_Given entries_
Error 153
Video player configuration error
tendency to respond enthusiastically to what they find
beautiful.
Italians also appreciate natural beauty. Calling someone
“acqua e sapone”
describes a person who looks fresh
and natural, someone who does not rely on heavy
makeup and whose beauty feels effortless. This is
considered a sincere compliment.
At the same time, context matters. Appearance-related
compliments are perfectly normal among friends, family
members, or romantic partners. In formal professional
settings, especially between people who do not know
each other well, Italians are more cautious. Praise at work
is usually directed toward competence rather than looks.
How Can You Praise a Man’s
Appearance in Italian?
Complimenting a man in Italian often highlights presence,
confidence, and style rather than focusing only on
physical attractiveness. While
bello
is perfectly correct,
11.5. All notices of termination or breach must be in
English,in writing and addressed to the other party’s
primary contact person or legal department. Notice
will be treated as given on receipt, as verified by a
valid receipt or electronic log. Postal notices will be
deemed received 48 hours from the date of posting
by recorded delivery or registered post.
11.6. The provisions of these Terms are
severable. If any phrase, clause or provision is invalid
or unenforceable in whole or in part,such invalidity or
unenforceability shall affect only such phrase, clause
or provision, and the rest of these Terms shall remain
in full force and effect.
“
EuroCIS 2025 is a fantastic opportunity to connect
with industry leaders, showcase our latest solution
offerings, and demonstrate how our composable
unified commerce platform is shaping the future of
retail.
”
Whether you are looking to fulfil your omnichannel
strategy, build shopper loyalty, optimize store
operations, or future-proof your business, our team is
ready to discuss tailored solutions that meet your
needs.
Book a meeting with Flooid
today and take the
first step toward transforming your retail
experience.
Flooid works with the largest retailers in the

* * *

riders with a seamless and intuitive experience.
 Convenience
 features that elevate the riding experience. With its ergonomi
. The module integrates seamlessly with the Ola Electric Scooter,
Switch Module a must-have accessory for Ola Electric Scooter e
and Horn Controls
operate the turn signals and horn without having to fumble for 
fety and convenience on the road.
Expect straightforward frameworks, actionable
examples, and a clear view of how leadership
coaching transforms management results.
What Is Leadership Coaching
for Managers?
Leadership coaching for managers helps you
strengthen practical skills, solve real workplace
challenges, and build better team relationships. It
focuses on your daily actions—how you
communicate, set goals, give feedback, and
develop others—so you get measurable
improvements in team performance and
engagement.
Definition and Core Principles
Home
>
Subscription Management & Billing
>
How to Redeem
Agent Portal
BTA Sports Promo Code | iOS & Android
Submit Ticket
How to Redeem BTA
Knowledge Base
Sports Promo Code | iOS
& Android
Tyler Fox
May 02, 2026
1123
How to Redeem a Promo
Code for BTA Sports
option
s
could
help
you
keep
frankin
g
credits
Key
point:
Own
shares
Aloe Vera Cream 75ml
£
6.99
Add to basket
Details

* * *

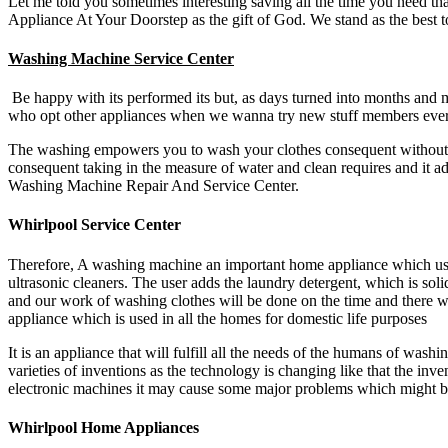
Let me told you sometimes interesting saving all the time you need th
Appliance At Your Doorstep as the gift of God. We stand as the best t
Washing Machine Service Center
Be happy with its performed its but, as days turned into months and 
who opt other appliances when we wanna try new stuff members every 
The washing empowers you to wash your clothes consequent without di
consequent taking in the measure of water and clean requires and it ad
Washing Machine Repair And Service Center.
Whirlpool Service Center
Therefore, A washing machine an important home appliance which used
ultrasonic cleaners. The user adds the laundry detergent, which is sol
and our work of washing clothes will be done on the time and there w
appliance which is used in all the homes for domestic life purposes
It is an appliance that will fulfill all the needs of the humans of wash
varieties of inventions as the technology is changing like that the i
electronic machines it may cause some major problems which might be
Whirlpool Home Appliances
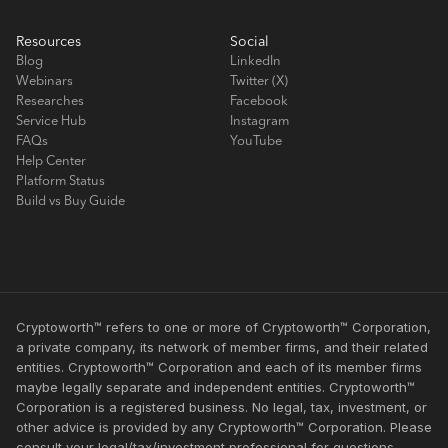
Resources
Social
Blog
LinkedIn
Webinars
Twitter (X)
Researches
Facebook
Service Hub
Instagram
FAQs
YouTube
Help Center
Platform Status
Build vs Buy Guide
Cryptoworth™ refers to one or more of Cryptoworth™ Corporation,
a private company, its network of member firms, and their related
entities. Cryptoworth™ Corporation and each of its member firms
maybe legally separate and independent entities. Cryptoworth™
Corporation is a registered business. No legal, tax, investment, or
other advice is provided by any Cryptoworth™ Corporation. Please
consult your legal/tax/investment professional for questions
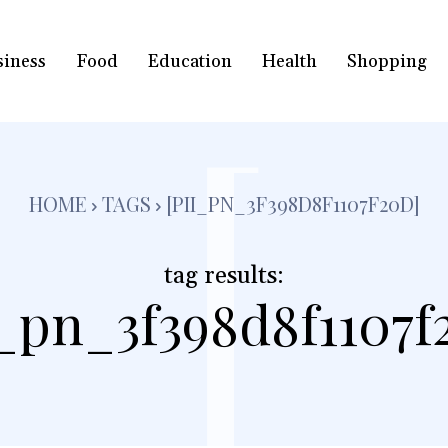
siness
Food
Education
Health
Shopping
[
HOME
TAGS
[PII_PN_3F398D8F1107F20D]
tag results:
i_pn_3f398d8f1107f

_The task_
The answer should be a single number: how many lines in the entries contain "business".

_Task output_
2